CARSON, Calif. – Juan Pablo Ocegueda's commitment to U.S. Soccer has put his club career on hold, sort of. He trains with Chivas Guadalajara, whom he joined on loan this year from Tigres UANL, but cannot see game action because of the storied club's Mexicans-only policy.
Ocegueda, the left back for the US Under-20 national team, isn't sure what the future holds. He chose the US over Mexico and is preparing for this summer's FIFA U-20 World Cup in Turkey. After that, who knows.
“At the moment right now, my situation is just training and staying fit for the World Cup and just wait to see what comes after it,” said Ocegueda, who was in camp with the team the past week at the Home Depot Center. “[Guadalajara] told me right now we're going to wait until the World Cup's over, then we'll see what happens.”

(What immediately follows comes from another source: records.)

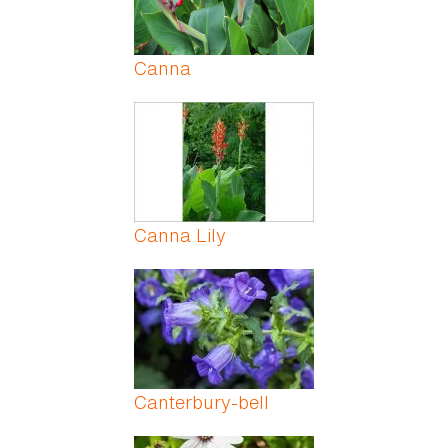
Canna
Canna Lily
Canterbury-bell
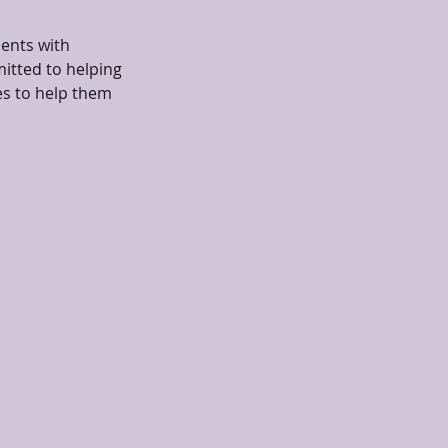
ients with
itted to helping
es to help them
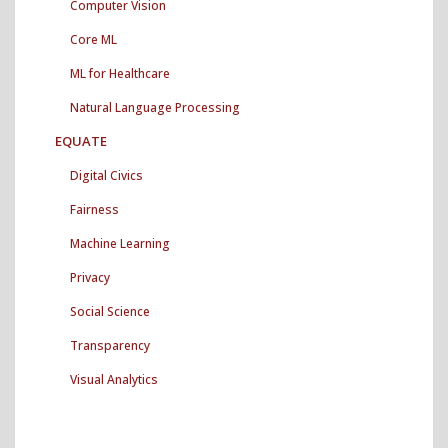
Computer Vision
Core ML
ML for Healthcare
Natural Language Processing
EQUATE
Digital Civics
Fairness
Machine Learning
Privacy
Social Science
Transparency
Visual Analytics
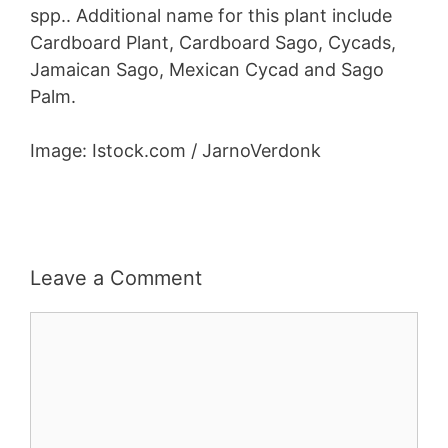
spp.. Additional name for this plant include
Cardboard Plant, Cardboard Sago, Cycads,
Jamaican Sago, Mexican Cycad and Sago
Palm.
Image: Istock.com / JarnoVerdonk
Leave a Comment
Comment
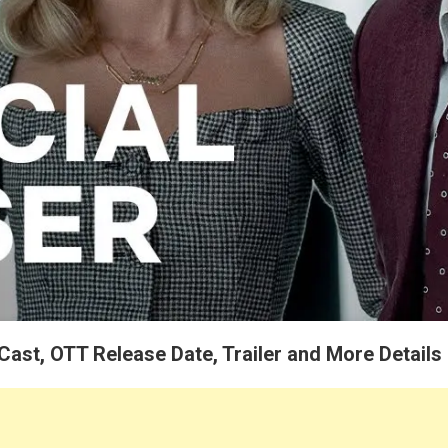
 Cast, OTT Release Date, Trailer and More Details
 Netflix Presents “Pain Hustlers” Movie 2023 Release Date, Cast, Movie 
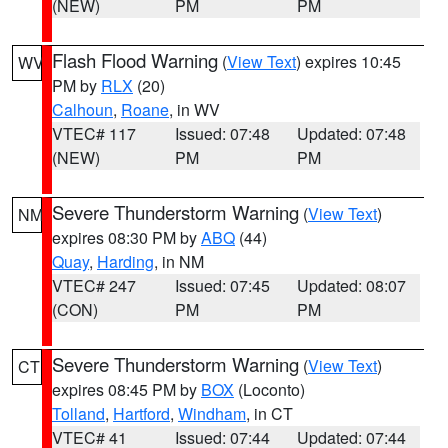
(NEW)
PM
PM
Flash Flood Warning
(
View Text
) expires 10:45
WV
PM by
RLX
(20)
Calhoun
,
Roane
, in WV
VTEC# 117
Issued: 07:48
Updated: 07:48
(NEW)
PM
PM
Severe Thunderstorm Warning
(
View Text
)
NM
expires 08:30 PM by
ABQ
(44)
Quay
,
Harding
, in NM
VTEC# 247
Issued: 07:45
Updated: 08:07
(CON)
PM
PM
Severe Thunderstorm Warning
(
View Text
)
CT
expires 08:45 PM by
BOX
(Loconto)
Tolland
,
Hartford
,
Windham
, in CT
VTEC# 41
Issued: 07:44
Updated: 07:44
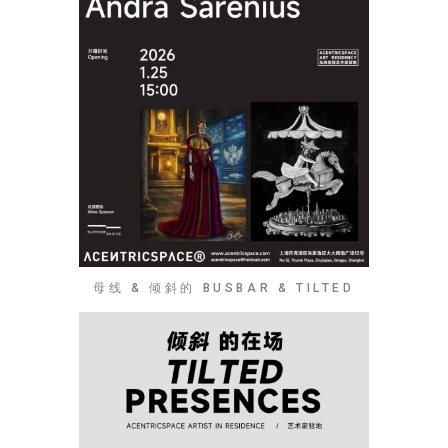
母线 & 倾斜的 BUSBAR & TILTED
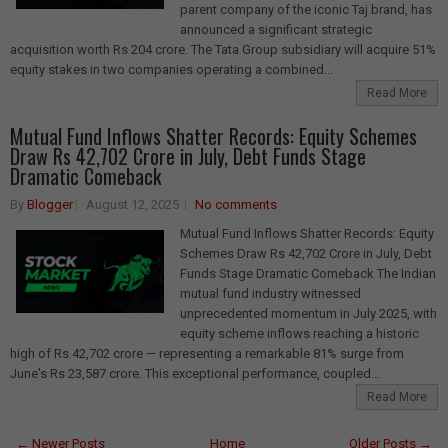
parent company of the iconic Taj brand, has
announced a significant strategic
acquisition worth Rs 204 crore. The Tata Group subsidiary will acquire 51%
equity stakes in two companies operating a combined...
Read More
Mutual Fund Inflows Shatter Records: Equity Schemes
Draw Rs 42,702 Crore in July, Debt Funds Stage
Dramatic Comeback
By
Blogger
August 12, 2025
No comments
Mutual Fund Inflows Shatter Records: Equity
Schemes Draw Rs 42,702 Crore in July, Debt
Funds Stage Dramatic Comeback The Indian
mutual fund industry witnessed
unprecedented momentum in July 2025, with
equity scheme inflows reaching a historic
high of Rs 42,702 crore — representing a remarkable 81% surge from
June's Rs 23,587 crore. This exceptional performance, coupled...
Read More
← Newer Posts
Home
Older Posts →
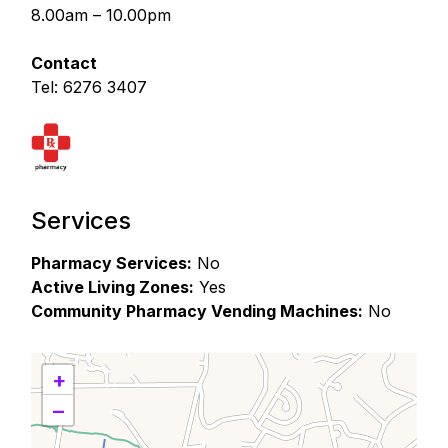
8.00am – 10.00pm
Contact
Tel: 6276 3407
Services
Pharmacy Services:
No
Active Living Zones:
Yes
Community Pharmacy Vending Machines:
No
+
−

US U-20 coach Tab Ramos likes what he gets from Ocegueda, who has been part of every camp since the cycle began. Ramos calls him a “very technical defender [with] good feet, connects well going forward, can cross a good ball and is a pretty sound defender,” and he sees the Chivas situation as a plus, in a way.
“I know sometimes all the difficult situations the players have to go through,” Ramos told MLSsoccer.com. “He found what was probably the best deal for himself, and that's the one he had to take. I think what's great for us is that he showed a lot of commitment to our men's national team. Let's not forget, this is a player that was called in by Mexico last year, and he turned them down to come to us.
"And now not only that, but now he's pretty much in a situation where he can't play so that he continue to be with us," Ramos continued. "If anything, it shows a lot of commitment to our national team and to play for us, and that's something that, obviously, we appreciate a lot.”
Ocegueda, 19, grew up in Santa Ana, Calif., just a few miles from the HDC, but went to Tigres when he was 14. He played for the Mexican powerhouse's U-20 side, alongside a number of American-born players, and trained intermittently with the first team.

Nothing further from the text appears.